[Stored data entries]
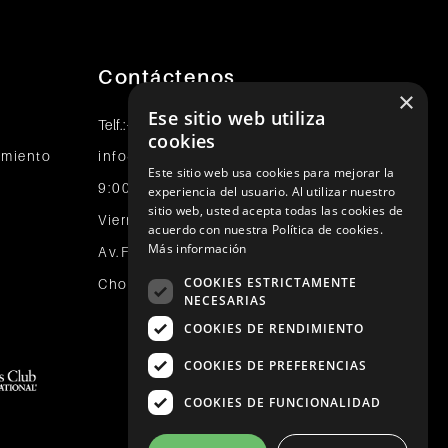
Contáctenos
×
Ese sitio web utiliza
+51 989 174 974
Telf.:
cookies
tamiento
info@johnholden.com.pe
Este sitio web usa cookies para mejorar la
9:00 a.m. a 6:00 p.m. de Lunes a
experiencia del usuario. Al utilizar nuestro
sitio web, usted acepta todas las cookies de
Viernes
acuerdo con nuestra Política de cookies.
Más información
Av.Faisanes 420 , Urb. La Campiña ,
COOKIES ESTRICTAMENTE
Chorrillos
NECESARIAS
COOKIES DE RENDIMIENTO
COOKIES DE PREFERENCIAS
Pago Efectivo
COOKIES DE FUNCIONALIDAD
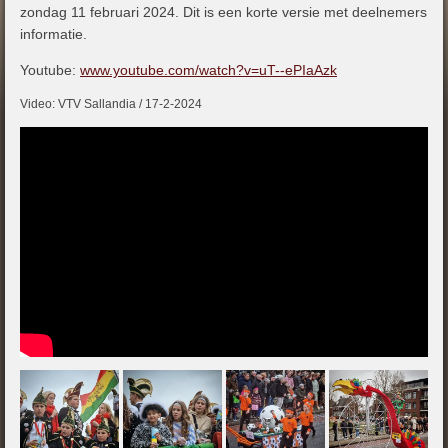
zondag 11 februari 2024. Dit is een korte versie met deelnemers
informatie.
Youtube:
www.youtube.com/watch?v=uT--ePIaAzk
Video: VTV Sallandia / 17-2-2024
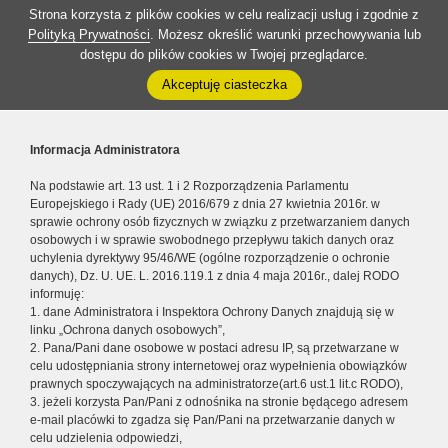
Strona korzysta z plików cookies w celu realizacji usług i zgodnie z
Polityką Prywatności
. Możesz określić warunki przechowywania lub
dostępu do plików cookies w Twojej przeglądarce.
Akceptuję ciasteczka
Informacja Administratora
Na podstawie art. 13 ust. 1 i 2 Rozporządzenia Parlamentu
Europejskiego i Rady (UE) 2016/679 z dnia 27 kwietnia 2016r. w
sprawie ochrony osób fizycznych w związku z przetwarzaniem danych
osobowych i w sprawie swobodnego przepływu takich danych oraz
uchylenia dyrektywy 95/46/WE (ogólne rozporządzenie o ochronie
danych), Dz. U. UE. L. 2016.119.1 z dnia 4 maja 2016r., dalej RODO
informuję:
1. dane Administratora i Inspektora Ochrony Danych znajdują się w
linku „Ochrona danych osobowych”,
2. Pana/Pani dane osobowe w postaci adresu IP, są przetwarzane w
celu udostępniania strony internetowej oraz wypełnienia obowiązków
prawnych spoczywających na administratorze(art.6 ust.1 lit.c RODO),
3. jeżeli korzysta Pan/Pani z odnośnika na stronie będącego adresem
e-mail placówki to zgadza się Pan/Pani na przetwarzanie danych w
celu udzielenia odpowiedzi,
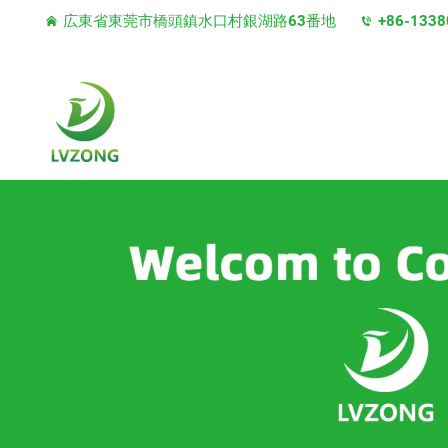
広東省東莞市橋頭鎮水口村銀湖路63番地
+86-1338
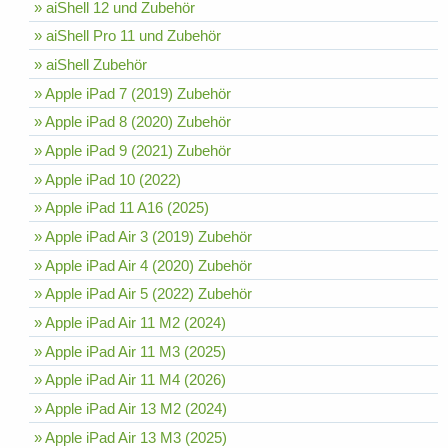
» aiShell 12 und Zubehör
» aiShell Pro 11 und Zubehör
» aiShell Zubehör
» Apple iPad 7 (2019) Zubehör
» Apple iPad 8 (2020) Zubehör
» Apple iPad 9 (2021) Zubehör
» Apple iPad 10 (2022)
» Apple iPad 11 A16 (2025)
» Apple iPad Air 3 (2019) Zubehör
» Apple iPad Air 4 (2020) Zubehör
» Apple iPad Air 5 (2022) Zubehör
» Apple iPad Air 11 M2 (2024)
» Apple iPad Air 11 M3 (2025)
» Apple iPad Air 11 M4 (2026)
» Apple iPad Air 13 M2 (2024)
» Apple iPad Air 13 M3 (2025)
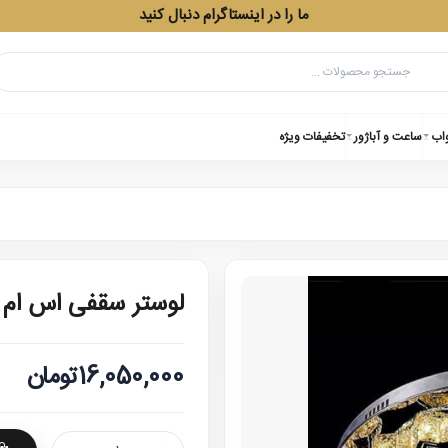
ما را در اینستاگرام دنبال کنید
واب
ساعت و آباژور
تخفیفات ویژه
لوستر سقفی اس ام
16,050,000تومان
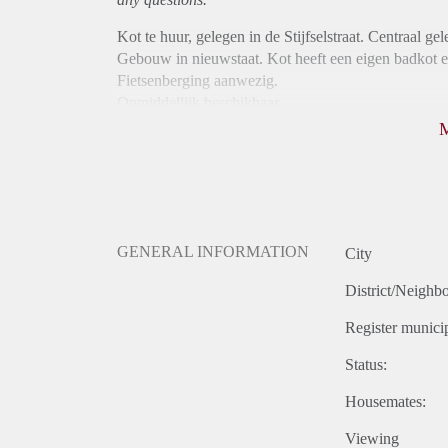
Kot te huur, gelegen in de Stijfselstraat. Centraal gel
Gebouw in nieuwstaat. Kot heeft een eigen badkot e
Fietsenberging aanwezig.
Onmiddellijk beschikbaar.
Filmpje van kot op aanvraag.
Enkel studenten.
GENERAL INFORMATION
City
District/Neighb
Register municip
Status:
Housemates:
Viewing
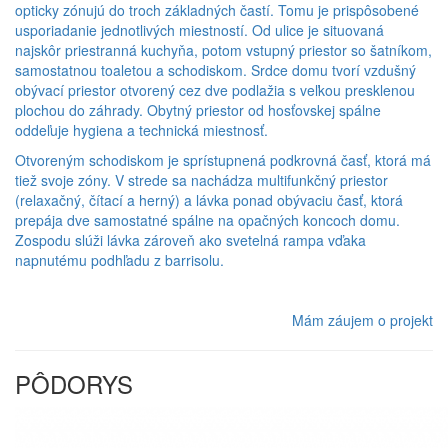
opticky zónujú do troch základných častí. Tomu je prispôsobené
usporiadanie jednotlivých miestností. Od ulice je situovaná
najskôr priestranná kuchyňa, potom vstupný priestor so šatníkom,
samostatnou toaletou a schodiskom. Srdce domu tvorí vzdušný
obývací priestor otvorený cez dve podlažia s veľkou presklenou
plochou do záhrady. Obytný priestor od hosťovskej spálne
oddeľuje hygiena a technická miestnosť.
Otvoreným schodiskom je sprístupnená podkrovná časť, ktorá má
tiež svoje zóny. V strede sa nachádza multifunkčný priestor
(relaxačný, čítací a herný) a lávka ponad obývaciu časť, ktorá
prepája dve samostatné spálne na opačných koncoch domu.
Zospodu slúži lávka zároveň ako svetelná rampa vďaka
napnutému podhľadu z barrisolu.
Mám záujem o projekt
PÔDORYS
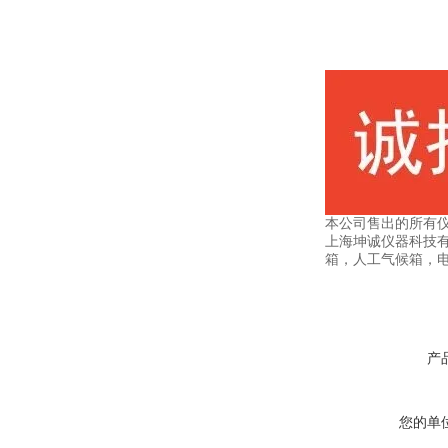
本公司售出的所有
上海坤诚仪器科技
箱，人工气候箱，
产
您的单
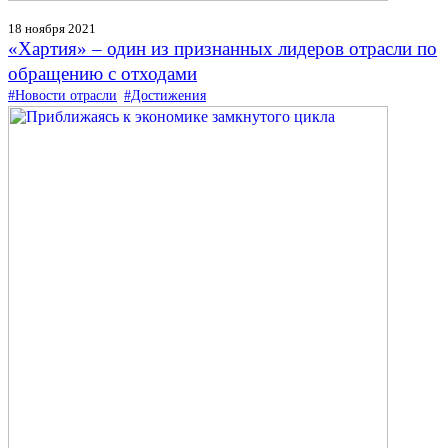
18 ноября 2021
«Хартия» – один из признанных лидеров отрасли по
обращению с отходами
#Новости отрасли
#Достижения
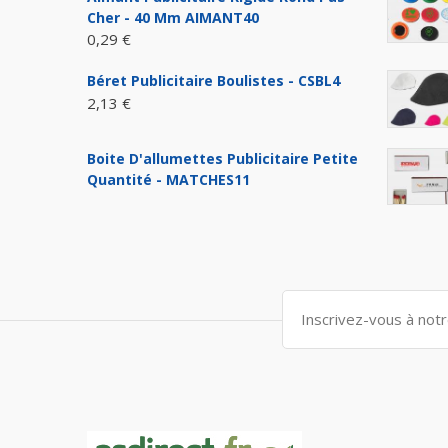
Cher - 40 Mm AIMANT40
0,29 €
Béret Publicitaire Boulistes - CSBL4
2,13 €
Boite D'allumettes Publicitaire Petite
Quantité - MATCHES11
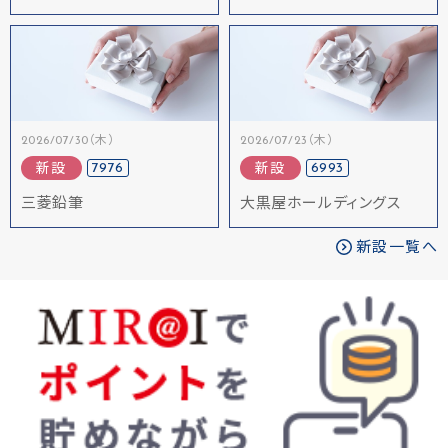
2026/07/30（木）
2026/07/23（木）
7976
6993
新設
新設
三菱鉛筆
大黒屋ホールディングス
新設一覧へ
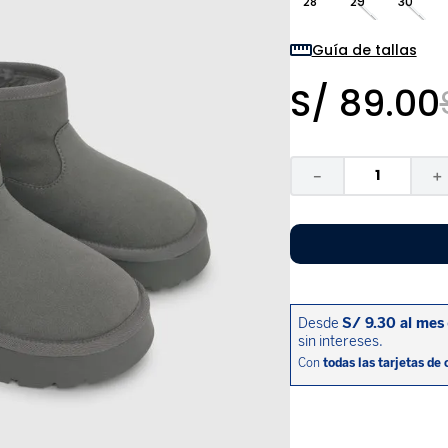
28
29
30
9
.
pijama
10
.
sandalias niño
Guía de tallas
S/
89
.
00
－
＋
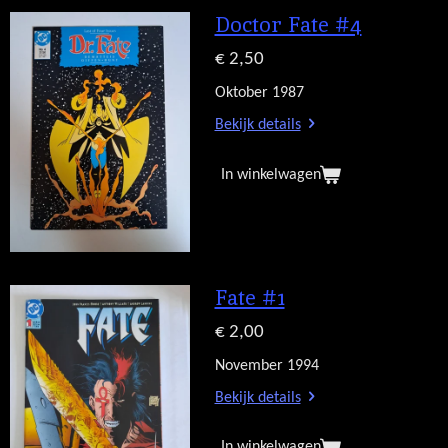
Doctor Fate #4
€ 2,50
Oktober 1987
Bekijk details
In winkelwagen
Fate #1
€ 2,00
November 1994
Bekijk details
In winkelwagen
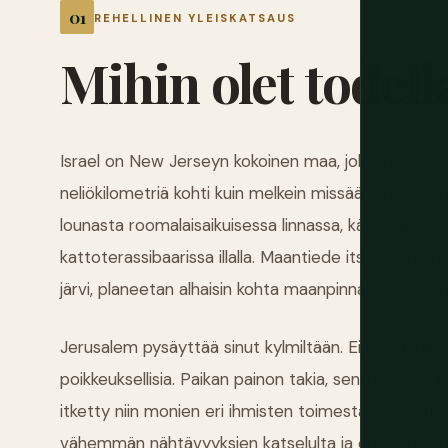
REHELLINEN YLEISKATSAUS
Mihin
olet
todell
Israel on New Jerseyn kokoinen maa, joka jotenkin si
neliökilometriä kohti kuin melkein missään muualla 
lounasta roomalaisaikuisessa linnassa, kävellä keskia
kattoterassibaarissa illalla. Maantiede itsessään o
järvi, planeetan alhaisin kohta maanpinnalla, kaikki 
Jerusalem pysäyttää sinut kylmiltään. Ei niinkään us
poikkeuksellisia. Paikan painon takia, sen tosiasian t
itketty niin monien eri ihmisten toimesta vuosisat
vähemmän nähtävyyksien katselulta ja enemmän hetke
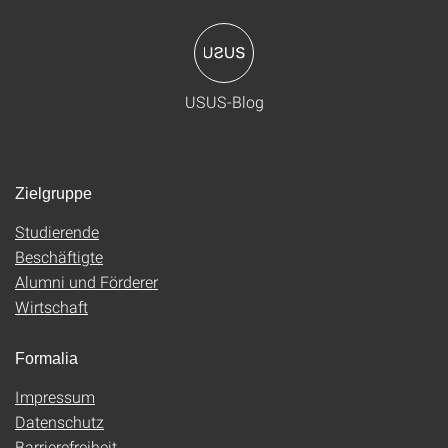
USUS-Blog
Zielgruppe
Studierende
Beschäftigte
Alumni und Förderer
Wirtschaft
Formalia
Impressum
Datenschutz
Barrierefreiheit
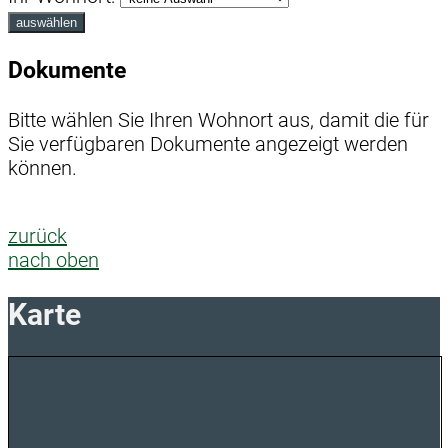
auswählen
Dokumente
Bitte wählen Sie Ihren Wohnort aus, damit die für
Sie verfügbaren Dokumente angezeigt werden
können.
zurück
nach oben
Karte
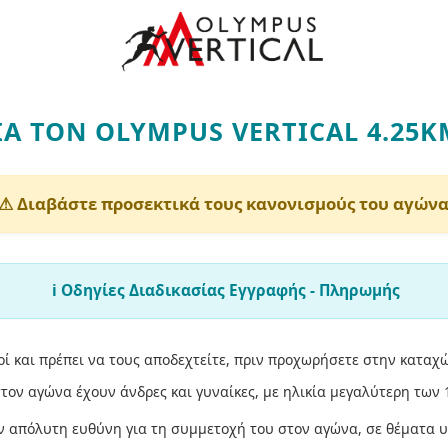
ΙΑ ΤΟΝ OLYMPUS VERTICAL 4.25K
⚠ Διαβάστε προσεκτικά τους κανονισμούς του αγώνα
ℹ️ Οδηγίες Διαδικασίας Εγγραφής - Πληρωμής
οί και πρέπει να τους αποδεχτείτε, πριν προχωρήσετε στην καταχ
ον αγώνα έχουν άνδρες και γυναίκες, με ηλικία μεγαλύτερη των 
ν απόλυτη ευθύνη για τη συμμετοχή του στον αγώνα, σε θέματα υ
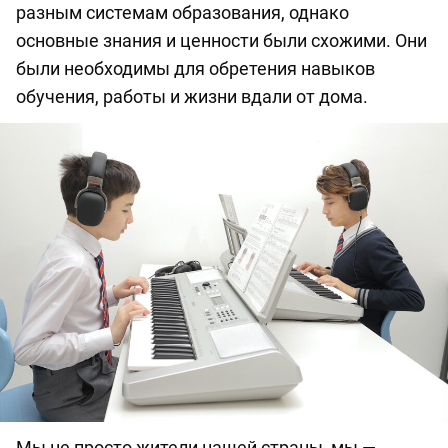
разным системам образования, однако
основные знания и ценности были схожими. Они
были необходимы для обретения навыков
обучения, работы и жизни вдали от дома.
Мы не просто жители нашей страны, мы —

DESCRIPTION OF THE TASK »
None of the pictures should appear; repeat the records exactly otherwise.

TASK RESPONSE »
Contáctenos
×
Ese sitio web utiliza
+51 989 174 974
Telf.:
cookies
tamiento
info@johnholden.com.pe
Este sitio web usa cookies para mejorar la
9:00 a.m. a 6:00 p.m. de Lunes a
experiencia del usuario. Al utilizar nuestro
sitio web, usted acepta todas las cookies de
Viernes
acuerdo con nuestra Política de cookies.
Más información
Av.Faisanes 420 , Urb. La Campiña ,
COOKIES ESTRICTAMENTE
Chorrillos
NECESARIAS
COOKIES DE RENDIMIENTO
COOKIES DE PREFERENCIAS
Pago Efectivo
COOKIES DE FUNCIONALIDAD
zondag 11 februari 2024. Dit is een korte versie met deelnemers
informatie.
Youtube:
www.youtube.com/watch?v=uT--ePIaAzk
Video: VTV Sallandia / 17-2-2024
Strona korzysta z plików cookies w celu realizacji usług i zgodnie z
Polityką Prywatności
. Możesz określić warunki przechowywania lub
dostępu do plików cookies w Twojej przeglądarce.
Akceptuję ciasteczka
Informacja Administratora
Na podstawie art. 13 ust. 1 i 2 Rozporządzenia Parlamentu
Europejskiego i Rady (UE) 2016/679 z dnia 27 kwietnia 2016r. w
sprawie ochrony osób fizycznych w związku z przetwarzaniem danych
osobowych i w sprawie swobodnego przepływu takich danych oraz
uchylenia dyrektywy 95/46/WE (ogólne rozporządzenie o ochronie
danych), Dz. U. UE. L. 2016.119.1 z dnia 4 maja 2016r., dalej RODO
informuję:
1. dane Administratora i Inspektora Ochrony Danych znajdują się w
linku „Ochrona danych osobowych”,
2. Pana/Pani dane osobowe w postaci adresu IP, są przetwarzane w
celu udostępniania strony internetowej oraz wypełnienia obowiązków
prawnych spoczywających na administratorze(art.6 ust.1 lit.c RODO),
3. jeżeli korzysta Pan/Pani z odnośnika na stronie będącego adresem
e-mail placówki to zgadza się Pan/Pani na przetwarzanie danych w
celu udzielenia odpowiedzi,
広東省東莞市橋頭鎮水口村銀湖路63番地
+86-1338
» aiShell 12 und Zubehör
» aiShell Pro 11 und Zubehör
» aiShell Zubehör
» Apple iPad 7 (2019) Zubehör
» Apple iPad 8 (2020) Zubehör
» Apple iPad 9 (2021) Zubehör
» Apple iPad 10 (2022)
» Apple iPad 11 A16 (2025)
» Apple iPad Air 3 (2019) Zubehör
» Apple iPad Air 4 (2020) Zubehör
» Apple iPad Air 5 (2022) Zubehör
» Apple iPad Air 11 M2 (2024)
» Apple iPad Air 11 M3 (2025)
» Apple iPad Air 11 M4 (2026)
» Apple iPad Air 13 M2 (2024)
» Apple iPad Air 13 M3 (2025)
ما را در اینستاگرام دنبال کنید
واب
ساعت و آباژور
تخفیفات ویژه
لوستر سقفی اس ام
16,050,000تومان
Kot te huur, gelegen in de Stijfselstraat. Centraal gel
Gebouw in nieuwstaat. Kot heeft een eigen badkot e
Fietsenberging aanwezig.
Onmiddellijk beschikbaar.
Filmpje van kot op aanvraag.
Enkel studenten.
GENERAL INFORMATION
City
District/Neighb
Register municip
Status:
Housemates:
Viewing
opticky zónujú do troch základných častí. Tomu je prispôsobené
usporiadanie jednotlivých miestností. Od ulice je situovaná
najskôr priestranná kuchyňa, potom vstupný priestor so šatníkom,
samostatnou toaletou a schodiskom. Srdce domu tvorí vzdušný
obývací priestor otvorený cez dve podlažia s veľkou presklenou
plochou do záhrady. Obytný priestor od hosťovskej spálne
oddeľuje hygiena a technická miestnosť.
Otvoreným schodiskom je sprístupnená podkrovná časť, ktorá má
tiež svoje zóny. V strede sa nachádza multifunkčný priestor
(relaxačný, čítací a herný) a lávka ponad obývaciu časť, ktorá
prepája dve samostatné spálne na opačných koncoch domu.
Zospodu slúži lávka zároveň ako svetelná rampa vďaka
napnutému podhľadu z barrisolu.
Mám záujem o projekt
PÔDORYS
本公司售出的所有
上海坤诚仪器科技
箱，人工气候箱，
产
您的单
18 ноября 2021
«Хартия» – один из признанных лидеров отрасли по
обращению с отходами
#Новости отрасли
#Достижения
Cher - 40 Mm AIMANT40
0,29 €
Béret Publicitaire Boulistes - CSBL4
2,13 €
Boite D'allumettes Publicitaire Petite
Quantité - MATCHES11
2026/07/30（木）
2026/07/23（木）
7976
6993
新設
新設
三菱鉛筆
大黒屋ホールディングス
新設一覧へ
28
29
30
9
.
pijama
10
.
sandalias niño
Guía de tallas
S/
89
.
00
－
＋
Doctor Fate #4
€ 2,50
Oktober 1987
Bekijk details
In winkelwagen
Fate #1
€ 2,00
November 1994
Bekijk details
In winkelwagen
REHELLINEN YLEISKATSAUS
Mihin
olet
todell
Israel on New Jerseyn kokoinen maa, joka jotenkin si
neliökilometriä kohti kuin melkein missään muualla 
lounasta roomalaisaikuisessa linnassa, kävellä keskia
kattoterassibaarissa illalla. Maantiede itsessään o
järvi, planeetan alhaisin kohta maanpinnalla, kaikki 
Jerusalem pysäyttää sinut kylmiltään. Ei niinkään us
poikkeuksellisia. Paikan painon takia, sen tosiasian t
itketty niin monien eri ihmisten toimesta vuosisat
vähemmän nähtävyyksien katselulta ja enemmän hetke
USUS-Blog
Zielgruppe
Studierende
Beschäftigte
Alumni und Förderer
Wirtschaft
Formalia
Impressum
Datenschutz
Barrierefreiheit
auswählen
Dokumente
Bitte wählen Sie Ihren Wohnort aus, damit die für
Sie verfügbaren Dokumente angezeigt werden
können.
zurück
nach oben
Karte
ΙΑ ΤΟΝ OLYMPUS VERTICAL 4.25K
⚠ Διαβάστε προσεκτικά τους κανονισμούς του αγώνα
ℹ️ Οδηγίες Διαδικασίας Εγγραφής - Πληρωμής
οί και πρέπει να τους αποδεχτείτε, πριν προχωρήσετε στην καταχ
ον αγώνα έχουν άνδρες και γυναίκες, με ηλικία μεγαλύτερη των 
ν απόλυτη ευθύνη για τη συμμετοχή του στον αγώνα, σε θέματα υ
разным системам образования, однако
основные знания и ценности были схожими. Они
были необходимы для обретения навыков
обучения, работы и жизни вдали от дома.
Мы не просто жители нашей страны, мы —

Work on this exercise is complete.